Burkhard Kieker, chief executive of visitBerlin, said the summit is taking place at a time when they are setting up 200 beds for Syrian refugees in the two disuse airport hangars and the summit could help to give new ideas that give these people a chance to have a new future.
Emmanuel Faber, chief executive of French food company Danone, one of the first companies in the world to have started a social business, said: “We have committed ourselves to the model because it is reassuring.

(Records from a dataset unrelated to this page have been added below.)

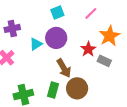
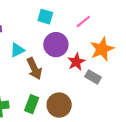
cyan square: (57, 12) -> (45, 17), turned 32
purple circle: (56, 38) -> (56, 45), moved
brown arrow: (64, 68) -> (34, 69), moved

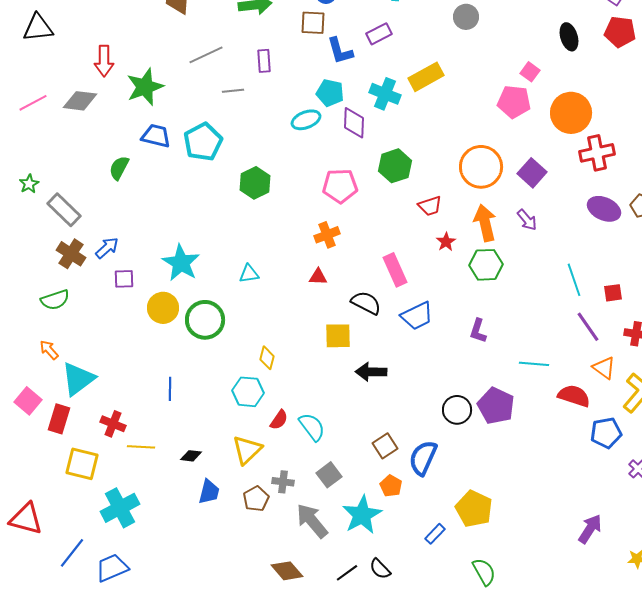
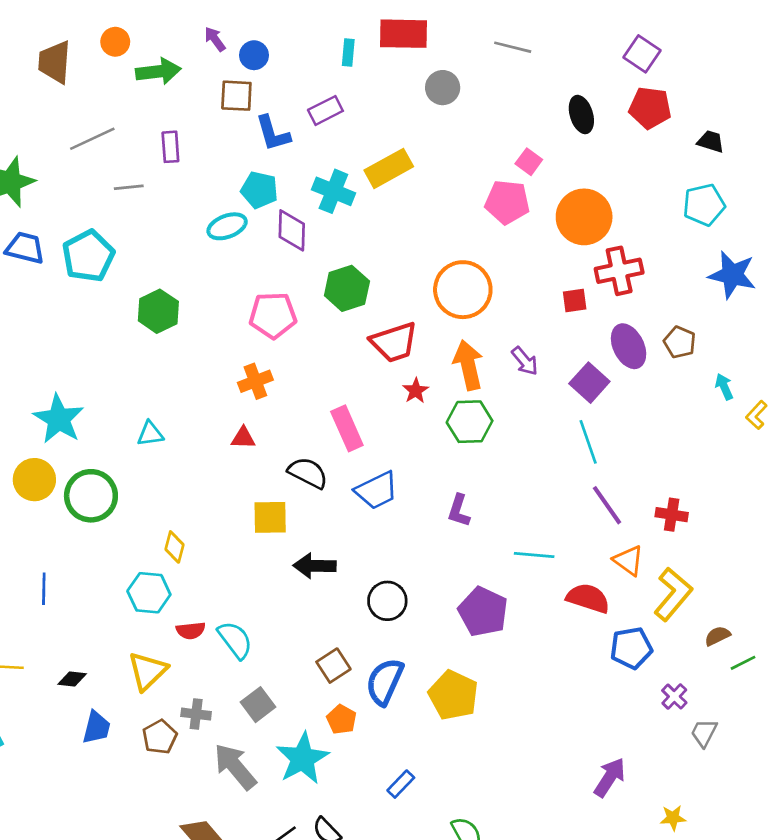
purple square: (532, 173) -> (589, 383), moved
red trapezoid: (430, 206) -> (394, 342), size x1.5
purple ellipse: (604, 209) -> (629, 346), turned 40
red square: (613, 293) -> (575, 300), moved
black circle: (457, 410) -> (387, 601), moved
red semicircle: (279, 420) -> (191, 630), turned 50
yellow pentagon: (474, 509) -> (453, 695), moved

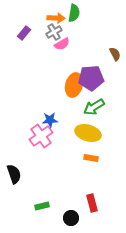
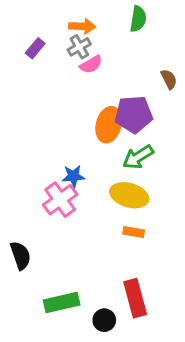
green semicircle: (74, 13) -> (138, 19), moved
red rectangle: (92, 203) -> (135, 298), size x1.4
green rectangle: (42, 206) -> (62, 303), size x1.6

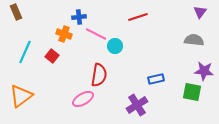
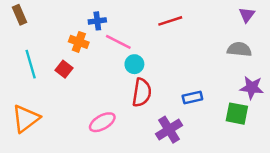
cyan circle: (115, 46) -> (134, 64), moved
cyan line: (25, 52) -> (31, 64), turned -40
red semicircle: (99, 75) -> (142, 93), moved

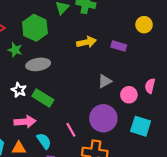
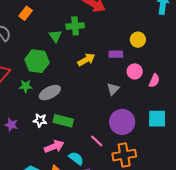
yellow circle: (144, 25) -> (138, 40), moved
pink semicircle: (150, 86) -> (154, 81), turned -152
pink circle: (129, 95) -> (135, 71), moved

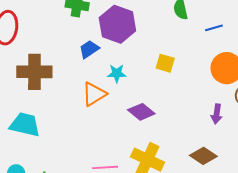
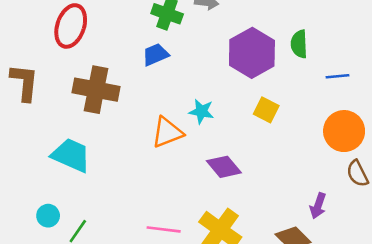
purple hexagon: (117, 24) -> (252, 53), moved
blue trapezoid: (89, 49) -> (156, 55), moved
purple arrow: (217, 114) -> (318, 206), moved

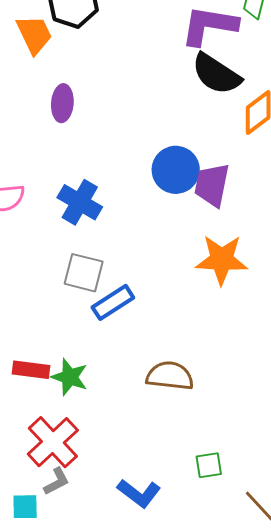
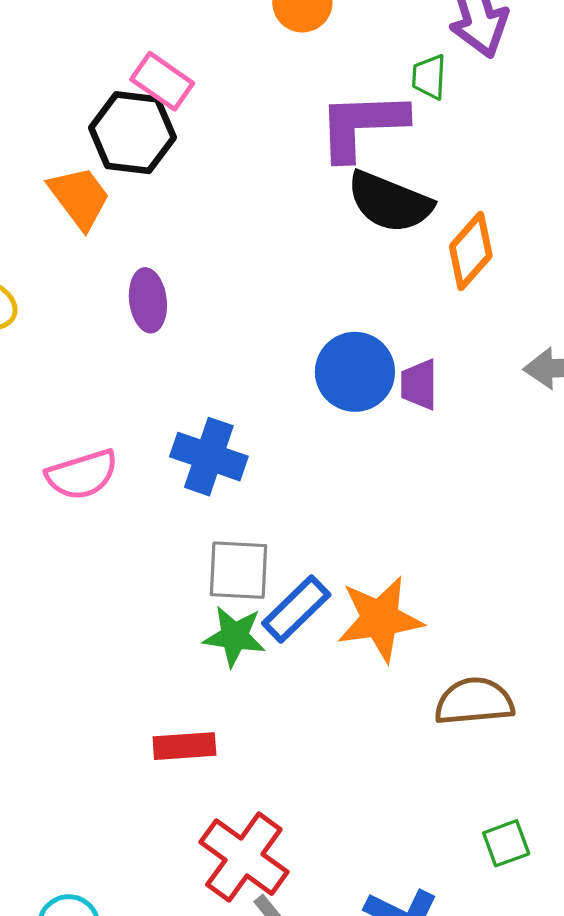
purple trapezoid: (212, 185) -> (419, 385), size x0.7
orange star: (222, 260) -> (380, 619), moved
brown semicircle: (170, 376) -> (474, 701), moved
green star: (70, 377) -> (234, 636), moved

We know this will create values in the long run.” “We know profit is a consequence, but a living organisation has to do it in a sustainable way.”
In a book published in 2009, Yunus (above), explained that social businesses are not charities. They can be defined as non-loss, non-dividend businesses, set up to pursue specific social and environmental goals – cause-driven rather than profit-driven – with the potential to act as an agent for change in the world. Their workers create goods or services provided for a price consistent with the underlying objective: to create social benefits for those whose lives it touches. The companies may earn a profit, but the investors take no profits out of the company, ‘leveraging’ their own business skills and creativity to solve social problems and recouping their original investment over a period of time. Rather than being passed on to investors, the surplus generated by the social business is reinvested in the business and ultimately, passed on to the target group of beneficiaries in the form of lower prices and better service, and greater accessibility.
Currently recovering from an operation, Yunus sent a goodwill message to the Berlin gathering
A number of participants said that his absence would be keenly felt. “At the same time, we have to keep working, keeping in mind that the idea is bigger than the individuals,” said Uwe Heuser, head of editorial business department of Die Zeit, a German national weekly newspaper, who moderated the dialogue.
Yunis said that not a single UN sustainable development goal should be ignored: “These are the goals that are knitted in our hearts. We have firm commitments to achieving these goals — we have to make sure that it happens.”
Hans Reitz, head of the Global Social Business Summit, called for the current economic system to be redesigned in a way that can reshape villages, cities and countries.